BG India and ONGC Strengthen
Relationship
BG
Exploration and Production India Limited (BGEPIL) and Oil and Natural Gas
Corporation Limited (ONGC) announced today that they have reached agreement to
jointly operate three offshore deepwater exploration blocks on the east coast
of India.
The
blocks, KG-OS-DW III (“GD”), KG-OS-DW (“KD”) and KG-OS-DW (“KD Extn”), are
located in the Krishna Godavari Basin, and in the vicinity of several blocks in
which there have been recent discoveries. These three blocks cover a
total area of 3,090 square kilometres. Subject to agreeing farm-in
arrangements and Government approval, BGEPIL and ONGC will each own a 50 per
cent interest in these blocks.
The
deepwater exploration blocks were assigned to ONGC by the Government of India
on a nomination basis and on New Exploration Licencing Policy (NELP) terms for
exploration and development in partnership with a global major oil and gas
company. ONGC had marketed these blocks during NELP-V with the Ministry
of Petroleum & Natural Gas.
BGEPIL
has agreed to pay a US$5 million up front payment for each block upon receipt
of Government approval of the farm-in, and additional consideration will be
paid towards exploration costs as well as a payment made upon discovery.
ONGC
and BG India have also agreed to explore other mutually beneficial
opportunities in India and overseas.
Announcing
the agreement at the World Oil & Gas Assembly in Jaipur, Mr Subir Raha,
Chairman and Managing Director, Oil and Natural Gas Corporation Limited,
said: “ONGC is happy to welcome BG, after Cairn and Eni, as joint
operator in these exploration blocks. We are happy that the joint
operatorship framework promoted by ONGC in the Panna, Mukta and Tapti producing
fields has generated the confidence for such a partnership in India and
abroad.”
Frank
Chapman, Chief Executive, BG Group plc, said: “This arrangement marks the
beginning of BG India’s diversification of its upstream portfolio from current
interests in producing fields on the west coast of India to a new growing
hydrocarbon region on the east coast. The Krishna Godavari Basin looks
set to become an important gas province for India and we are committed to
playing a part in its development. We also look forward to working in
closer partnership with ONGC and strengthening our existing relationship with
them.”
BGEPIL
and ONGC are partners with Reliance Industries in the offshore Panna/Mukta and
Tapti joint venture on the west coast of Mumbai.
BG
India
BG
India is one of the largest foreign investors in India’s energy sector through
three principal businesses - BG Exploration and Production Limited, Gujarat Gas
Company Limited and Mahanagar Gas Limited.
BG
Exploration & Production Limited is the subsidiary responsible for the
company’s 30 per cent interests in the Panna/Mukta and Tapti joint
venture. Since the company’s acquisition of these assets in February
2002, committed investment by the partners, BG, ONGC (40 per cent) and Reliance
(30 per cent), amounts to over US$900 million.
BG is the
majority shareholder in Gujarat Gas Company Limited (GGCL), India’s largest
private natural gas distribution and transmission company, which distributes
gas in the cities of Ankleshwar, Surat and Bharuch, via its 1,850 kilometre
pipeline network. GGCL has over 172,000 domestic, commercial and
industrial customers and over 20,000 compressed natural gas (CNG) users.
Mahanagar
Gas Limited (MGL), a joint venture with GAIL and the Government of Maharashtra,
distributes gas in Mumbai and to surrounding areas. MGL owns and controls
1,863 kilometres of pipeline and has nearly 400,000 customers including the
users of more than 160,000 CNG vehicles.
ONGC
Oil and
Natural Gas Corporation Limited (ONGC) is India’s Most Valuable Company.
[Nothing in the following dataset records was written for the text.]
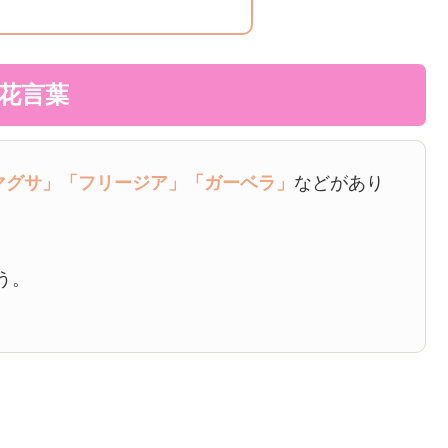
と花言葉
マグサ」
「フリージア」
「ガーベラ」
などがあり
う。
It has the distinction of being Asia’s Best Oil & Gas Company.
In the
last 50 years, ONGC has scripted India’s hydrocarbon saga by discovering five
of the six discovered basins. ONGC meets 84 per cent of India’s domestic
production of oil and gas. It has established its competitive edge, by
bagging 59 out of the 110 blocks, awarded in five rounds of NELP bidding.
ONGC’s
wholly-owned subsidiary ONGC Videsh Limited (OVL) is the biggest Indian
multinational, with 19 oil and gas properties in 13 countries.
ONGC is
ranked 24th among Global Energy Companies by Market Capitalization in PFC
Energy 50. It is the World’s second largest E&P (Exploration &
Production) Company and first in Profits in the third Platts EBT Survey (2004).
ONGC is
placed at the top of all Indian Corporates listed in Forbes Global 2000 (rank
265th) and Financial Times Global 500 (rank 326th). It is ranked 454th in
Fortune-500 by turnover.
ONGC
nurtures a vision of becoming an Indian Integrated Energy Multinational (PSU),
and targets a turnover of US$50 billion US in five years.
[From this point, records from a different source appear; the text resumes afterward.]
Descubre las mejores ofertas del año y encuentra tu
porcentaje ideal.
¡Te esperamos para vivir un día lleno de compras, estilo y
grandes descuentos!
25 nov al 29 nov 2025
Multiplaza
There are matters discussed in this media information that
are forward looking statements. Such statements are only predictions and actual
events or results may differ materially. For a discussion of important factors
which could cause actual results to differ from the forward looking statements,
refer to the Company’s annual report and accounts for the year ended 31
December 2004.
Media
Enquiries
Nicole
McMahon 91-124-256 0240
ONGC and BG India Strengthen Relationship
December 02, 2005
Oil and Natural Gas Corporation Limited (ONGC) and BG Exploration and
Production India Limited (BGEPIL) announced today that they have reached
agreement to jointly operate three offshore deepwater exploration blocks on the
east coast of India.
The blocks, KG-OS-DW III (“GD”), KG-OS-DW (“KD”) and KG-OS-DW (“KD
Extn”), are located in the Krishna Godavari Basin, and in the vicinity of
several blocks in which there have been recent discoveries. These three blocks
cover a total area of 3,090 square kilometres. Subject to agreeing farm-in
arrangements and Government approval, BGEPIL and ONGC will each own a 50 per
cent interest in these blocks.
The deepwater exploration blocks were assigned to ONGC by the Government
of India on a nomination basis and on New Exploration Licencing Policy (NELP)
terms for exploration and development in partnership with a global major oil
and gas company. ONGC had marketed these blocks during NELP-V with the Ministry
of Petroleum & Natural Gas.
BGEPIL has agreed to pay a US$5 million up front payment for each block
upon receipt of Government approval of the farm-in, and additional
consideration will be paid towards exploration costs as well as a payment made
upon discovery.
ONGC and BG India have also agreed to explore other mutually beneficial
opportunities in India and overseas.
Announcing the agreement at the World Oil & Gas Assembly in Jaipur,
Mr Subir Raha, Chairman and Managing Director, Oil and Natural Gas Corporation
Limited, said: “ONGC is happy to welcome BG, after Cairn and Eni, as joint
operator in these exploration blocks. We are happy that the joint operatorship
framework promoted by ONGC in the Panna, Mukta and Tapti producing fields has
generated the confidence for such a partnership in India and abroad.”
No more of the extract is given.